Pero, ¿qué es el Big Data? De una forma muy sencilla, son los grandes volúmenes de datos que capturan diferentes tecnologías. Por ejemplo, una página web empresarial recolecta casi de forma automática grandes volúmenes de datos, sobre los usuarios que la visitan, sus patrones, búsquedas realizadas y más. Esta información puede ser muy valiosa, sin embargo, el tema está en que estos datos suelen estar almacenados pero pocas veces analizados. Y unas de las razones por lo que se da esto, es que el volumen puede ser tan amplio, que analizarlo es muy complejo técnicamente y costoso.

Con el Internet y otras tecnologías en las cuáles se almacenan gigantescos archivos de datos, se empezó a hablar de analizarlos y los beneficios que tendrían las empresas. Aunque esto en parte se debe a un buen manejo de marketing de esta terminología, pues varios gigantes de la industria del software casualmente tenían o crearon tecnología para analizar el Big Data, la verdad es que este tema si tiene mucha relevancia y a una empresa le puede dar una ventaja competitiva si analiza correctamente los mismos.

Small Data: La otra cara de la moneda

El Big Data definitivamente es más que una simple moda o tendencia y las empresas que la aprovechen, estarán logrando grandes cosas. Sin embargo, el Big Data solo es la mitad del escenario, pues falta su hermano menor, el Small Data.

Con el Big Data, las empresas pueden conocer datos macro y a alto nivel, de, por ejemplo, como se comportan las personas en Internet cuándo se realiza una promoción. Además, entre muchos otros, permite hacer perfilaciones. Si el caso es de análisis de usuarios, el Big Data podría llevar a la conclusión que existe un número de patrones dentro de nuestros usuarios.

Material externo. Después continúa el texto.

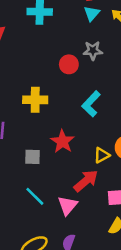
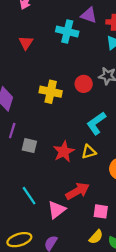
yellow cross: (35, 100) -> (51, 92), moved
yellow triangle: (102, 155) -> (89, 152), moved
gray square: (32, 157) -> (29, 146), moved

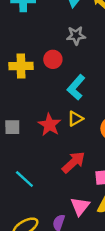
red circle: (84, 84) -> (53, 59), moved
pink triangle: (57, 210) -> (80, 206), moved

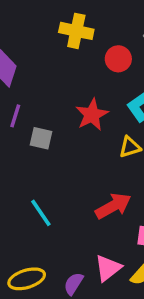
yellow cross: (21, 66) -> (76, 31), moved
red star: (49, 125) -> (92, 115), moved

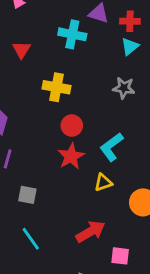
red circle: (118, 59) -> (72, 126), moved
gray square: (41, 138) -> (27, 195), moved

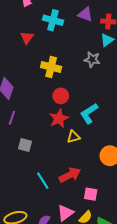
cyan cross: (72, 34) -> (53, 20), moved
gray star: (124, 88) -> (92, 59), moved
yellow triangle: (103, 182) -> (73, 137), moved
cyan line: (31, 239) -> (43, 181), moved

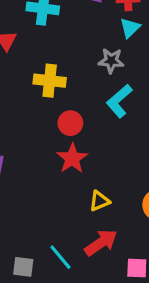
cyan L-shape: (89, 113) -> (119, 101), moved
yellow triangle: (73, 137) -> (99, 201), moved
gray square: (25, 145) -> (23, 267), moved

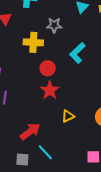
gray star: (111, 61) -> (54, 25), moved
red arrow: (101, 243) -> (30, 131), moved

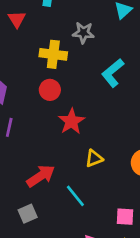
red circle: (48, 68) -> (50, 90), moved
cyan line: (45, 152) -> (75, 196), moved
gray square: (22, 159) -> (28, 214), turned -32

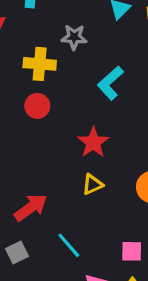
red star: (71, 121) -> (93, 142), moved
cyan line: (75, 196) -> (69, 245), moved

Por otro lado, el Small Data nos cuenta un poco más sobre el comportamiento individual de los datos a nivel micro. Retornando al caso de los usuarios, con Small Data podríamos entrar a analizar cómo se comporta un usuario específico y así con cada uno de nuestros clientes o usuarios.

El Small Data existe como metodología en información de la tecnología hace muchas décadas, sin embargo, no se manejaba este nombre. Además, con la aparición del Big Data, el Small Data pasó a un segundo plano, muchas veces olvidado y opacado por su hermano mayor. En los 2 o 3 años se ha buscado rescatarlo en varios ámbitos empresariales y académicos. Uno de los fuertes impulsos que ha tenido, es el libro Small Data del aclamado autor Martin Lindstrom, el cual fue publicado a principios de 2016.

Small Data + Big Data

Desde mi punto de vista, la fórmula ganadora se encuentra en analizar de forma conjunta tanto el Big como el Small Data. Al analizar solo uno de los dos, estamos por un lado perdiendo valiosa información, y por otro, dejando a la deriva la mitad de la ecuación.

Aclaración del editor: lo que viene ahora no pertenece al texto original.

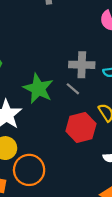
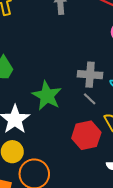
gray line: (73, 89) -> (90, 99), moved

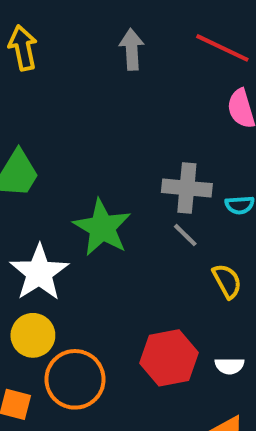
red hexagon: (86, 135) -> (169, 358), moved

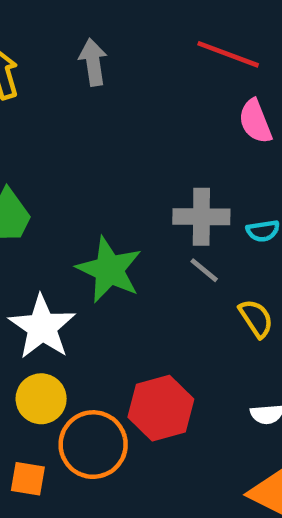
gray arrow: (132, 49) -> (93, 62), moved
red hexagon: (169, 358) -> (161, 408), moved

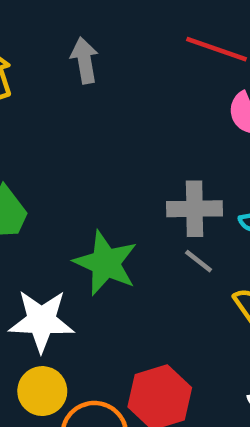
white star: (42, 327) -> (41, 321), turned -30

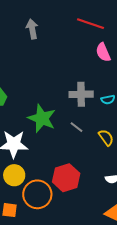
gray line: (199, 261) -> (77, 127), moved

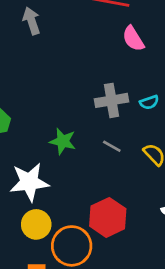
green star: (42, 118) -> (63, 141), size x0.7

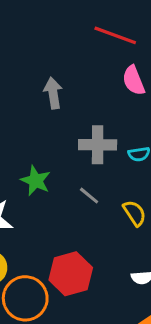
gray arrow: (32, 21) -> (53, 93), moved

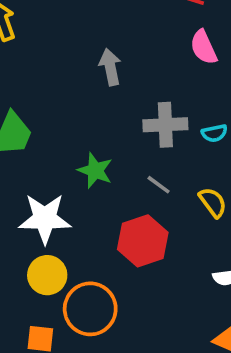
red hexagon: (71, 274) -> (143, 241), moved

Si pensamos en unir los beneficios de estas dos metodologías, las ventajas que podemos obtener como empresas son muy grandes. Además, nos permitirá adelantarnos a las necesidades de nuestros usuarios, así como mejorar los productos, optimizar costos y mucho más.

Continuando con el ejemplo del análisis de los usuarios que ingresan a nuestro portal de Internet, fácilmente podemos ver los beneficios de usar estas dos tecnologías de forma conjunta. Por un lado, el Big Data nos permite conocer los patrones de los usuarios como grupos y, de hecho, nos permite entender que entre nuestra base de usuarios existen X números de patrones. Con esta información, podemos entrar a analizar y prever cómo se comporta un usuario pues la información dice que se comporta de cierta manera. Por otro lado, el Small Data me permite entender a cada usuario como único y saber un poco mejor sus necesidades particulares y patrones de compra.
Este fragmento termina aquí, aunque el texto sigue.